Nicky Sheats ’78 was a post-doc at Columbia University’s Earth Institute when he helped to found the New Jersey Environmental Justice Alliance, which seeks to eliminate environmental injustices in low-income communities and communities of color. He remains on its board of trustees, is a member of several regional and national environmental justice coalitions, and continues to advocate for public policies that aim to reduce air pollution.
Sheats, a senior policy fellow at Princeton SPIA’s Center for Policy Research on Energy and the Environment and a lecturer at the School, grew up outside of Trenton. He sees his work on behalf of the state’s and nation’s more marginalized communities as a way of giving back to those whose efforts a generation ago enabled him to attend Princeton.

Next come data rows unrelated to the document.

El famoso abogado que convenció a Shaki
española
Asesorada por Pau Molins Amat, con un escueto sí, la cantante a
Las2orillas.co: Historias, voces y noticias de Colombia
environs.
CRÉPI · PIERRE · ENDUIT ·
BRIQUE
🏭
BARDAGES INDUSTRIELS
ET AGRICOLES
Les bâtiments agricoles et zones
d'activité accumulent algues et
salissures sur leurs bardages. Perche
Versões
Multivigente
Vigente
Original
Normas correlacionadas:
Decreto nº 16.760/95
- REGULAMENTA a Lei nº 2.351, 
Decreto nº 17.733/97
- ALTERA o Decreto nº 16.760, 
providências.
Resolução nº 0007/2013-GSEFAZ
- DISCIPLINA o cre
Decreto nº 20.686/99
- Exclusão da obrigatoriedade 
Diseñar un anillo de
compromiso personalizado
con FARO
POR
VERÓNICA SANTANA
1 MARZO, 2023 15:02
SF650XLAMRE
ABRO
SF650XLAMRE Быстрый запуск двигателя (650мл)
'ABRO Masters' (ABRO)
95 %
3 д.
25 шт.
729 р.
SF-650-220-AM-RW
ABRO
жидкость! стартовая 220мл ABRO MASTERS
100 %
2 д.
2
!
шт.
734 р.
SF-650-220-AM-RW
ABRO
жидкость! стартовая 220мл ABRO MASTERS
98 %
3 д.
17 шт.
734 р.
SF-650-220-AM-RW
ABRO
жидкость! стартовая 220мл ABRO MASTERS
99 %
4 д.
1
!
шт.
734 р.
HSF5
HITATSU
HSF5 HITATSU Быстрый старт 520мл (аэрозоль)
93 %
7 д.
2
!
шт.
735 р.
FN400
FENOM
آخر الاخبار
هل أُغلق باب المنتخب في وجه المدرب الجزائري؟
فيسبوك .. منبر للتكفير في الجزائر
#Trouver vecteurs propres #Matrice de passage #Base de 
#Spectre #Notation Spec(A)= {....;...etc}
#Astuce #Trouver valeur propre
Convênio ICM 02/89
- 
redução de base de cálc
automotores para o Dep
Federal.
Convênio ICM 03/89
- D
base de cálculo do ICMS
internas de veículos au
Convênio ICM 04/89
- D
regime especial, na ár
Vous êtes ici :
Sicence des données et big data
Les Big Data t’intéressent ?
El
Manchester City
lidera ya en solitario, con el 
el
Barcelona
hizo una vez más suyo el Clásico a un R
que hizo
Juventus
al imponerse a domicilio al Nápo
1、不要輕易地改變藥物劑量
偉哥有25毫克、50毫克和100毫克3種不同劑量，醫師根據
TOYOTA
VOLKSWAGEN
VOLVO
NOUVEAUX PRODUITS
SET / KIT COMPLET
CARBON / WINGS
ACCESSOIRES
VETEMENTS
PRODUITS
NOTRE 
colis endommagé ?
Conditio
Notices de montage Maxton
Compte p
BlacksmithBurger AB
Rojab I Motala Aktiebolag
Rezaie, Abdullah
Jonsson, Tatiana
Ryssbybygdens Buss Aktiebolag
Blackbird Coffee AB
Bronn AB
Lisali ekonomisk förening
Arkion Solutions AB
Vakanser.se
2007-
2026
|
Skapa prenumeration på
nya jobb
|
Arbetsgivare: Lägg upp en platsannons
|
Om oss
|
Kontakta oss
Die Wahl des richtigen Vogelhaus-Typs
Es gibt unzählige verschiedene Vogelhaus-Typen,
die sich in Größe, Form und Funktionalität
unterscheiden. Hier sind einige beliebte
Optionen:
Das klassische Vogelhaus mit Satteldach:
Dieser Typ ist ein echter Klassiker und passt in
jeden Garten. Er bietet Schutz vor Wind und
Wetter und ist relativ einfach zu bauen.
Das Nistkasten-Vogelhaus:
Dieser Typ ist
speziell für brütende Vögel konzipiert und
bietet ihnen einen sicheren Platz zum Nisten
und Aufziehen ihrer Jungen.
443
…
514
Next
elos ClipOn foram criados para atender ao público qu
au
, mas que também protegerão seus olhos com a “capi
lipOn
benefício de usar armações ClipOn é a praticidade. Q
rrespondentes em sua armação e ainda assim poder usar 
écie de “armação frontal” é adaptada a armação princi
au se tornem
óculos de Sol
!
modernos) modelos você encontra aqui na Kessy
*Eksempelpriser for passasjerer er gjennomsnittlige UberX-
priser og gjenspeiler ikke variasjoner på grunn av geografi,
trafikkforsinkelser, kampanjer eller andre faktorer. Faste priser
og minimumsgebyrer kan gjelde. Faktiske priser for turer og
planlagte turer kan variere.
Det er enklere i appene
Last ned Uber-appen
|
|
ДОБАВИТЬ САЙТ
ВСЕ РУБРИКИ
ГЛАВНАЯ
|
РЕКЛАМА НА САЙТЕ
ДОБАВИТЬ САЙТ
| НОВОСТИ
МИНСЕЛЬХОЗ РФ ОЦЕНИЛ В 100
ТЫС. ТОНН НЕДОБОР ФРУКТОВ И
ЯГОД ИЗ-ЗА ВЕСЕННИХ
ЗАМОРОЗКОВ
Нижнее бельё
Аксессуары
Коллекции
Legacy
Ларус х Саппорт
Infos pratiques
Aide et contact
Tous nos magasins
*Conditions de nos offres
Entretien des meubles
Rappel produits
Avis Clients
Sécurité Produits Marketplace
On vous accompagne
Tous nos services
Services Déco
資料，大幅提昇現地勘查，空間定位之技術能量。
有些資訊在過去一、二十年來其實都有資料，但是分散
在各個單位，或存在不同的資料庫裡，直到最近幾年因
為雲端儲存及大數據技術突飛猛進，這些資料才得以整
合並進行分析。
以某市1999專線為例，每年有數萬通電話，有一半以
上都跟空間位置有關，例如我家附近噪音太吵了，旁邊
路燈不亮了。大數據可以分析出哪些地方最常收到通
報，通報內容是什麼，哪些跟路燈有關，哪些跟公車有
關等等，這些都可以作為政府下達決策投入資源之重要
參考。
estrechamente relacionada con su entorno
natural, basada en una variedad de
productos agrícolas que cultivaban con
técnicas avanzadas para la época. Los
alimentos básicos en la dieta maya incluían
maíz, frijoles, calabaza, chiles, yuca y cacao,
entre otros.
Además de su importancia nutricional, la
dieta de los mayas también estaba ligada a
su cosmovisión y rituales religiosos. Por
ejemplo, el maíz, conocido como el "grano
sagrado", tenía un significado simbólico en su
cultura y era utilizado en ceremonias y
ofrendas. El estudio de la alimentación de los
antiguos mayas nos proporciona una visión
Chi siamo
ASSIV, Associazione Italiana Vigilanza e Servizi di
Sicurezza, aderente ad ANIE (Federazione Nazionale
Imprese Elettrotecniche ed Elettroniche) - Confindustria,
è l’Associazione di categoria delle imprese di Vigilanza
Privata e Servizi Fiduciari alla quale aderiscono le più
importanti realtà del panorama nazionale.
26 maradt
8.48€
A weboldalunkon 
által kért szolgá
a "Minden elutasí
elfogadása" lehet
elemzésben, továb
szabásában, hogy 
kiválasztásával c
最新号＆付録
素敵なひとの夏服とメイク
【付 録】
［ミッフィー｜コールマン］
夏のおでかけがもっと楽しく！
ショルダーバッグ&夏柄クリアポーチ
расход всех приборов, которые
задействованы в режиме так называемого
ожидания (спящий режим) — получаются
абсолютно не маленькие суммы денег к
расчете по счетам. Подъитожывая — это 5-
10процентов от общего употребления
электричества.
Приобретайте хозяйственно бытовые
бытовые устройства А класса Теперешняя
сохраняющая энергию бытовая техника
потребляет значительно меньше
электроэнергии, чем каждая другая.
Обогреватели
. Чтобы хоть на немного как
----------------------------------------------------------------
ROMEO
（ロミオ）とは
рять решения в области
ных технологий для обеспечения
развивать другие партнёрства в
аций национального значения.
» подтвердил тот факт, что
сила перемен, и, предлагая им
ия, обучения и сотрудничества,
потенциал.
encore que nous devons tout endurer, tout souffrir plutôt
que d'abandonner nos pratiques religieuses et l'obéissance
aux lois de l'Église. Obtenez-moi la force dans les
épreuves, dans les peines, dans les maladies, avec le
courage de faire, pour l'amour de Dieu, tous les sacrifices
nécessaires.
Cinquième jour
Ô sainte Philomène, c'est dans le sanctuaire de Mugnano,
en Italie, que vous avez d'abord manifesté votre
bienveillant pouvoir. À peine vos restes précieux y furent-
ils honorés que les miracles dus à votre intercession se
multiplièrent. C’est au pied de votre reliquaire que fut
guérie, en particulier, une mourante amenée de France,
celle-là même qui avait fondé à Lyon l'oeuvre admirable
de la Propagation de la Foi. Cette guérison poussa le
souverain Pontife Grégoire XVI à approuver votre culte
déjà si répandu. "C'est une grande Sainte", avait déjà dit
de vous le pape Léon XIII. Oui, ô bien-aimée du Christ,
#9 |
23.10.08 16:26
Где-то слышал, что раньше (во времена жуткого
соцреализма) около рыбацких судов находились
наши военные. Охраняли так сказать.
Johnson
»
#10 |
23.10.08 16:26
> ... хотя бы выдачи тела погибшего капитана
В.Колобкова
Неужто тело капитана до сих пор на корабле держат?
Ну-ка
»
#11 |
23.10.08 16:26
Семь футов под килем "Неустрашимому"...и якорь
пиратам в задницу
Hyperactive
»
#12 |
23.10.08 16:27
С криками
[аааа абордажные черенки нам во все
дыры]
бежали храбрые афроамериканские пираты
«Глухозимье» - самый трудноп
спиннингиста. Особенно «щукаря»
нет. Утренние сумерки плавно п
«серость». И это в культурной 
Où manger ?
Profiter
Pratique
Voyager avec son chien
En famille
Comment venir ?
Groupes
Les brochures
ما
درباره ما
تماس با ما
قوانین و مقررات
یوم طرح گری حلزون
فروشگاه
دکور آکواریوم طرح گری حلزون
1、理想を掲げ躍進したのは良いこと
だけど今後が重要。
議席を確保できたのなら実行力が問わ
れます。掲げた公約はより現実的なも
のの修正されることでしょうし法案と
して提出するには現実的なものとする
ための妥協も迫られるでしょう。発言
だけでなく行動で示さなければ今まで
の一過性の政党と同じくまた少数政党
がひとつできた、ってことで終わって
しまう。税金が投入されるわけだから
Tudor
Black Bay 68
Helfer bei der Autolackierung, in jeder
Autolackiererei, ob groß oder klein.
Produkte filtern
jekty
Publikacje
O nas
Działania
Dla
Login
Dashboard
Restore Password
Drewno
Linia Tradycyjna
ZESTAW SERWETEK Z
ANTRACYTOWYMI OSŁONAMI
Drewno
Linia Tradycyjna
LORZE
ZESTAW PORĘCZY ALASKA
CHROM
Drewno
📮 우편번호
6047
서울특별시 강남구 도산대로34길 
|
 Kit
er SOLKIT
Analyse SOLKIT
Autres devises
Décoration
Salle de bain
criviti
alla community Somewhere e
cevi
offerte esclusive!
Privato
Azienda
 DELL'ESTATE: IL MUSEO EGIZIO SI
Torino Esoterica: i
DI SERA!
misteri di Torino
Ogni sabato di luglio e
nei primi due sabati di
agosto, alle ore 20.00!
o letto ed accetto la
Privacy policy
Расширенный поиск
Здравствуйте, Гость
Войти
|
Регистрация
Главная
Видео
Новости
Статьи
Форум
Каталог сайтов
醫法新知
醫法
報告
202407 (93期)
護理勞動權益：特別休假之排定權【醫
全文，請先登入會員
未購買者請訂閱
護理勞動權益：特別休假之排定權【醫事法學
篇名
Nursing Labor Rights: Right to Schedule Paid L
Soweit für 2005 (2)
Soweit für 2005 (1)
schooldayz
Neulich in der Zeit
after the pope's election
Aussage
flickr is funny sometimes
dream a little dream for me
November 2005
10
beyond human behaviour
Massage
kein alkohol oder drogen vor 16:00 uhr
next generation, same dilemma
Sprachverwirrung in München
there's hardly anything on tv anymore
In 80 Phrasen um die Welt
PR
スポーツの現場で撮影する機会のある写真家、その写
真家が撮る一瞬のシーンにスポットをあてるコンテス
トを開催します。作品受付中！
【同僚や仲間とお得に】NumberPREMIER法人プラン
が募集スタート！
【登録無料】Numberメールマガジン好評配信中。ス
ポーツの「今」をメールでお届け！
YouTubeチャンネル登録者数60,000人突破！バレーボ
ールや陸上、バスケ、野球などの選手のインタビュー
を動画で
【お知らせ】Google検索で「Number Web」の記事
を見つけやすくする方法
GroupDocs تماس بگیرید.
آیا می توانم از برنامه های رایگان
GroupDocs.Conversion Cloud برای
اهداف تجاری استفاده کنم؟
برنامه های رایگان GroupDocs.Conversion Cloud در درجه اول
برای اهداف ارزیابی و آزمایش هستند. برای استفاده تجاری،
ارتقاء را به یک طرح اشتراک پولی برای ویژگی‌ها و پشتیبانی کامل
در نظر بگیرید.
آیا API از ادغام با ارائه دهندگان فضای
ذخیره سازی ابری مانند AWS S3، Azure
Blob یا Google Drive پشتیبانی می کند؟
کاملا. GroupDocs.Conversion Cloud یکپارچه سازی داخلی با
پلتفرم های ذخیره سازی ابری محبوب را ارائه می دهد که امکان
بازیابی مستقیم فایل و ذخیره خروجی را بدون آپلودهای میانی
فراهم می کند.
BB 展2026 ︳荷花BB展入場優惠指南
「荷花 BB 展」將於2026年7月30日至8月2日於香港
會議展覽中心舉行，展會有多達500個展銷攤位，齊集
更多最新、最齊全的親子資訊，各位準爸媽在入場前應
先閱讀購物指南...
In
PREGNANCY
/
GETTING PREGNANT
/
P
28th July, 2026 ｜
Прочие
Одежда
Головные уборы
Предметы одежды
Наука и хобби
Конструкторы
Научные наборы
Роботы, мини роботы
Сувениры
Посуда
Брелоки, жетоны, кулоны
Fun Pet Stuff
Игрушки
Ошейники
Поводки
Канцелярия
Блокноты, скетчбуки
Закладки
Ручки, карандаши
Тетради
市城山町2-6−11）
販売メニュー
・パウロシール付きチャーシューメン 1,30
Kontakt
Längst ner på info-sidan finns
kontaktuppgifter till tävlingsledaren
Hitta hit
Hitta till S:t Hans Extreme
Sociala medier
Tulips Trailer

“I was very aware that one of the reasons I was at Princeton is that people actually died during the civil rights movement so kids of color could go to majority white universities,” he said. “I felt that that obligated me to do something, for my community and other communities in New Jersey and around the country.”
Khalil Gibran Muhammad, a professor of African American studies and public affairs, serves the Garden State as co-chair of the New Jersey Reparations Council. The first-of-its-kind commission seeks to confront and repair New Jersey’s deep and often overlooked involvement in slavery and its lasting impact on the contemporary life of Black people in the state.
The faculty’s involvement is in addition to SPIA in New Jersey itself, which has spent three years bettering the state through classes, fellowships, policy development, and “research projects centered on issues of strategic importance to the wellbeing of the people of New Jersey,” according to Anastasia R. Mann, the initiative’s founding director.
“New Jersey's vibrant and diverse economy, politics, geography, and population afford us at SPIA the opportunity to address most if not all of the major public policy issues of our time, right here in our own backyard,” said Mann, a Princeton SPIA lecturer. “The relatively small size of the state combined with its population density — the highest of any state in the union — means we can meaningfully engage in almost any policy arena. And we do!”
“Like the University as a whole, Princeton SPIA is proud to be in New Jersey and of New Jersey,” Jamal said. “And I am proud of our faculty for their dedication to the state and their willingness to step up for all New Jerseyans.”